** Work request **
Show the lines below where "Osterbrunch" occurs.

(Page segmentation data)
>>
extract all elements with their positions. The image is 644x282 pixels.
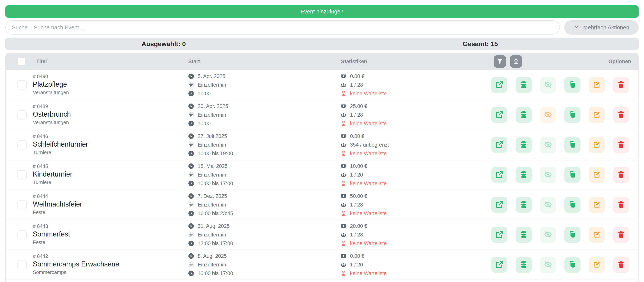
event-date: 8. Aug. 2025 — [198, 253, 227, 259]
attendees-icon — [340, 261, 347, 268]
edit-button[interactable] — [589, 197, 605, 213]
open-event-button[interactable] — [491, 137, 507, 153]
money-icon — [340, 223, 347, 229]
row-checkbox[interactable] — [18, 110, 27, 120]
event-category: Sommercamps — [33, 269, 119, 275]
eye-off-icon — [544, 81, 552, 90]
event-stats-cell: 0.00 € 1 / 20 keine Warteliste — [340, 253, 387, 279]
trash-icon — [617, 110, 626, 120]
open-event-button[interactable] — [491, 257, 507, 273]
delete-button[interactable] — [613, 167, 629, 183]
delete-button[interactable] — [613, 107, 629, 123]
table-row: # 8446 Schleifchenturnier Turniere 27. J… — [6, 130, 638, 160]
visibility-button[interactable] — [540, 77, 556, 93]
row-checkbox[interactable] — [18, 80, 27, 90]
trash-icon — [617, 200, 626, 209]
event-id: # 8490 — [33, 73, 69, 80]
row-checkbox[interactable] — [18, 200, 27, 209]
clear-filter-button[interactable] — [510, 55, 522, 68]
edit-icon — [592, 81, 601, 90]
trash-icon — [617, 170, 626, 179]
add-event-button[interactable]: Event hinzufügen — [5, 5, 639, 18]
row-actions — [491, 197, 629, 213]
event-price: 10.00 € — [350, 163, 367, 169]
event-start-cell: 5. Apr. 2025 Einzeltermin 10:00 — [188, 73, 226, 99]
search-input[interactable] — [34, 24, 554, 31]
event-waitlist: keine Warteliste — [350, 270, 387, 276]
row-checkbox[interactable] — [18, 230, 27, 239]
event-date: 7. Dez. 2025 — [198, 193, 227, 199]
open-event-button[interactable] — [491, 227, 507, 243]
bulk-actions-label: Mehrfach Aktionen — [583, 24, 629, 31]
visibility-button[interactable] — [540, 197, 556, 213]
database-icon — [520, 81, 528, 90]
delete-button[interactable] — [613, 227, 629, 243]
edit-button[interactable] — [589, 77, 605, 93]
event-id: # 8442 — [33, 253, 119, 259]
participants-button[interactable] — [516, 167, 532, 183]
edit-icon — [592, 170, 601, 179]
event-stats-cell: 10.00 € 1 / 20 keine Warteliste — [340, 163, 387, 189]
row-checkbox[interactable] — [18, 170, 27, 179]
row-actions — [491, 77, 629, 93]
duplicate-button[interactable] — [564, 197, 580, 213]
duplicate-button[interactable] — [564, 137, 580, 153]
play-circle-icon — [188, 193, 194, 199]
duplicate-button[interactable] — [564, 167, 580, 183]
open-event-button[interactable] — [491, 167, 507, 183]
hourglass-icon — [340, 270, 347, 277]
row-checkbox[interactable] — [18, 260, 27, 269]
edit-button[interactable] — [589, 167, 605, 183]
participants-button[interactable] — [516, 77, 532, 93]
event-title: Schleifchenturnier — [33, 140, 88, 149]
event-time: 16:00 bis 23:45 — [198, 210, 233, 216]
external-link-icon — [495, 260, 504, 269]
event-waitlist: keine Warteliste — [350, 240, 387, 246]
money-icon — [340, 133, 347, 139]
duplicate-button[interactable] — [564, 77, 580, 93]
visibility-button[interactable] — [540, 137, 556, 153]
visibility-button[interactable] — [540, 227, 556, 243]
participants-button[interactable] — [516, 257, 532, 273]
participants-button[interactable] — [516, 227, 532, 243]
participants-button[interactable] — [516, 137, 532, 153]
event-category: Feste — [33, 239, 70, 245]
calendar-icon — [188, 201, 194, 208]
edit-button[interactable] — [589, 227, 605, 243]
table-row: # 8489 Osterbrunch Veranstaltungen 20. A… — [6, 100, 638, 130]
search-box[interactable]: Suche — [5, 20, 560, 35]
visibility-button[interactable] — [540, 167, 556, 183]
event-type: Einzeltermin — [198, 82, 226, 88]
eye-off-icon — [544, 200, 552, 209]
event-waitlist: keine Warteliste — [350, 210, 387, 216]
row-checkbox[interactable] — [18, 140, 27, 149]
select-all-checkbox[interactable] — [18, 58, 25, 65]
duplicate-button[interactable] — [564, 257, 580, 273]
bulk-actions-button[interactable]: Mehrfach Aktionen — [564, 20, 639, 35]
database-icon — [520, 170, 528, 179]
delete-button[interactable] — [613, 197, 629, 213]
hourglass-icon — [340, 180, 347, 187]
copy-icon — [568, 140, 577, 149]
open-event-button[interactable] — [491, 197, 507, 213]
open-event-button[interactable] — [491, 77, 507, 93]
duplicate-button[interactable] — [564, 227, 580, 243]
participants-button[interactable] — [516, 107, 532, 123]
visibility-button[interactable] — [540, 257, 556, 273]
hourglass-icon — [340, 150, 347, 157]
hourglass-icon — [340, 210, 347, 217]
event-list-page: Event hinzufügen Suche Mehrfach Aktionen… — [0, 5, 644, 282]
filter-button[interactable] — [494, 55, 506, 68]
participants-button[interactable] — [516, 197, 532, 213]
edit-button[interactable] — [589, 137, 605, 153]
open-event-button[interactable] — [491, 107, 507, 123]
delete-button[interactable] — [613, 257, 629, 273]
delete-button[interactable] — [613, 77, 629, 93]
duplicate-button[interactable] — [564, 107, 580, 123]
column-header-options: Optionen — [608, 59, 631, 65]
event-title: Osterbrunch — [33, 110, 71, 119]
visibility-button[interactable] — [540, 107, 556, 123]
delete-button[interactable] — [613, 137, 629, 153]
edit-button[interactable] — [589, 107, 605, 123]
edit-button[interactable] — [589, 257, 605, 273]
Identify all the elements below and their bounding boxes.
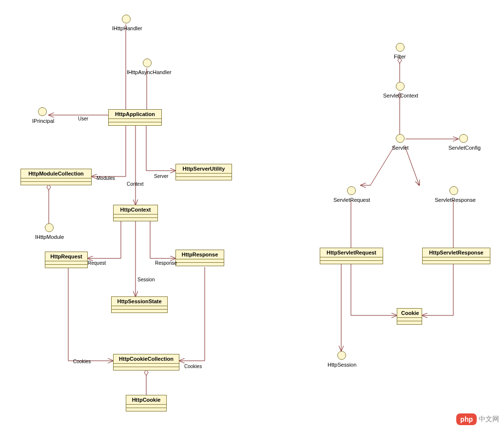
interface-iprincipal-label: IPrincipal <box>32 118 54 124</box>
class-httpservletresponse: HttpServletResponse <box>422 248 490 264</box>
class-httpcookie: HttpCookie <box>126 395 167 411</box>
class-httpapplication: HttpApplication <box>108 109 162 126</box>
edge-request-label: Request <box>88 260 106 266</box>
class-httpapplication-title: HttpApplication <box>109 110 161 119</box>
class-httpmodulecollection-title: HttpModuleCollection <box>21 169 91 178</box>
class-httpcontext: HttpContext <box>113 205 158 221</box>
class-httpcookie-title: HttpCookie <box>126 395 166 405</box>
class-httpserverutility-title: HttpServerUtility <box>176 164 232 174</box>
interface-ihttpasynchandler-icon <box>143 59 152 67</box>
watermark: php 中文网 <box>456 413 499 425</box>
interface-filter-label: Filter <box>394 54 406 59</box>
class-httpcookiecollection-title: HttpCookieCollection <box>114 354 179 364</box>
class-httpresponse: HttpResponse <box>175 250 224 266</box>
interface-ihttphandler-label: IHttpHandler <box>112 25 142 31</box>
interface-servlet-icon <box>396 134 405 143</box>
uml-diagram: IHttpHandler IHttpAsyncHandler IPrincipa… <box>0 0 504 430</box>
edge-context-label: Context <box>127 181 143 187</box>
class-httprequest-title: HttpRequest <box>45 252 87 261</box>
watermark-text: 中文网 <box>479 415 499 424</box>
class-httpservletrequest-title: HttpServletRequest <box>320 248 383 257</box>
class-httpsessionstate: HttpSessionState <box>111 296 168 313</box>
edge-cookies1-label: Cookies <box>73 359 91 364</box>
interface-ihttpmodule-icon <box>45 223 54 232</box>
class-httpcontext-title: HttpContext <box>114 205 157 215</box>
interface-servletconfig-icon <box>459 134 468 143</box>
watermark-logo: php <box>456 413 477 425</box>
interface-servletcontext-label: ServletContext <box>383 93 418 98</box>
class-httpservletresponse-title: HttpServletResponse <box>423 248 490 257</box>
class-cookie-title: Cookie <box>397 309 422 318</box>
interface-ihttpasynchandler-label: IHttpAsyncHandler <box>127 69 172 75</box>
interface-httpsession-label: HttpSession <box>328 362 356 368</box>
interface-servletcontext-icon <box>396 82 405 91</box>
edge-modules-label: Modules <box>97 176 115 181</box>
class-httpserverutility: HttpServerUtility <box>175 164 232 180</box>
edge-response-label: Response <box>155 260 177 266</box>
diagram-connectors <box>0 0 504 430</box>
interface-ihttphandler-icon <box>122 15 131 23</box>
class-httprequest: HttpRequest <box>45 252 88 268</box>
interface-servletrequest-icon <box>347 186 356 195</box>
interface-ihttpmodule-label: IHttpModule <box>35 234 64 240</box>
interface-servlet-label: Servlet <box>392 145 408 151</box>
edge-session-label: Session <box>137 277 155 282</box>
interface-filter-icon <box>396 43 405 52</box>
edge-user-label: User <box>78 116 88 121</box>
class-httpmodulecollection: HttpModuleCollection <box>20 169 92 185</box>
interface-httpsession-icon <box>337 351 346 360</box>
interface-servletconfig-label: ServletConfig <box>448 145 481 151</box>
interface-servletresponse-label: ServletResponse <box>435 197 476 203</box>
interface-servletrequest-label: ServletRequest <box>333 197 370 203</box>
class-httpsessionstate-title: HttpSessionState <box>112 297 167 306</box>
class-httpcookiecollection: HttpCookieCollection <box>113 354 179 371</box>
class-httpservletrequest: HttpServletRequest <box>320 248 383 264</box>
edge-cookies2-label: Cookies <box>184 364 202 369</box>
interface-iprincipal-icon <box>38 107 47 116</box>
class-httpresponse-title: HttpResponse <box>176 250 224 259</box>
class-cookie: Cookie <box>397 308 422 325</box>
edge-server-label: Server <box>154 174 168 179</box>
interface-servletresponse-icon <box>449 186 458 195</box>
<<
** Written response **
table-row: # 8489 Osterbrunch Veranstaltungen 20. A… — [6, 100, 638, 130]
event-title: Osterbrunch — [33, 110, 71, 119]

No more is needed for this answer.